Insert scheme for plot and you have the problem with this Sixers team. Perhaps the major highlight of the TDKR was in Bane, a character that somehow only got 22 minutes of screen time in a two-hour, 44-minute movie. This reflected my feelings on using Matisse Thybulle (THIGH-BULL!!!) so sparingly that year who was one of the highlights in an otherwise dismal, lost year.
The 2020 regular season team – Dunkirk
It’s difficult to capture this past regular season with a single Nolan movie. Inception could be chosen for its fan approval. Interstellar would be a fine choice given the range of emotions it has given us. Given that this is the best the Sixers have looked in the Process-era, it has to be compared to one of the most critically acclaimed of all of Nolan’s movies.
It’s the movie that makes the most sense, if only because it isn’t about dreams, time travel, or whatever the heck a temporal pincer is (we’ll get to that) and diverges from some of the common elements of past teams. Other than Embiid’s regular-season injury, this regular season has been a breath of fresh air.
From start to finish, it was entertaining, coherent and the best use of its talent. Until…

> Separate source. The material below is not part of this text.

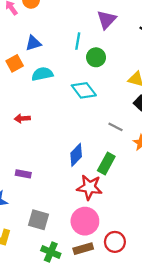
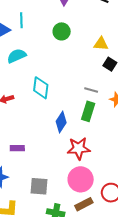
cyan line: (78, 41) -> (21, 20), moved
cyan diamond: (84, 90) -> (41, 88), moved, turned 55
green rectangle: (106, 164) -> (88, 111), moved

The 2021 playoff team – TENET
This is where we’ve landed. Something that is visually stunning but equally confounding boarding on infuriating. They’ve both suffered from unfortunate circumstances. In TENET’s case, it was the pandemic and not having the benefit of the theater experience.
In the Sixers’ case, there are several options. The Embiid injury. Doc Rivers‘ lineup choices. The disappearance of Simmons and Harris for stretches. Both TENET and these Sixers have stretches of brilliance even when it’s difficult to explain– Sixers Game 5 first quarter and TENET’s freeport scene.
Unfortunately, ultimately, you walk away from it not quite realizing what you’ve seen. We have to give up knowing what we’ll expect from quarter to quarter, let alone game to game. If you are looking for a prediction for Game 6 or what to make of the rest of this playoff run, don’t go to a basketball analyst, let a scientist explain.
Conclusion
After the Game 5 debacle, collapse, embarrassment, indictment, or whatever it’s being or will be called, there was no use piling on. There’s plenty to be said of the flaws with Ben Simmons, the lineup adjustments Doc Rivers needs to make, and the DNA of the team.
It’s all so tiring. We know that we somehow still love this team even though we have no idea what to expect from them. They will take us on a roller coaster of emotions that will challenge the way we think about life, existence and what’s possible.
It’s the power of this team. It’s also the power of Christopher Nolan.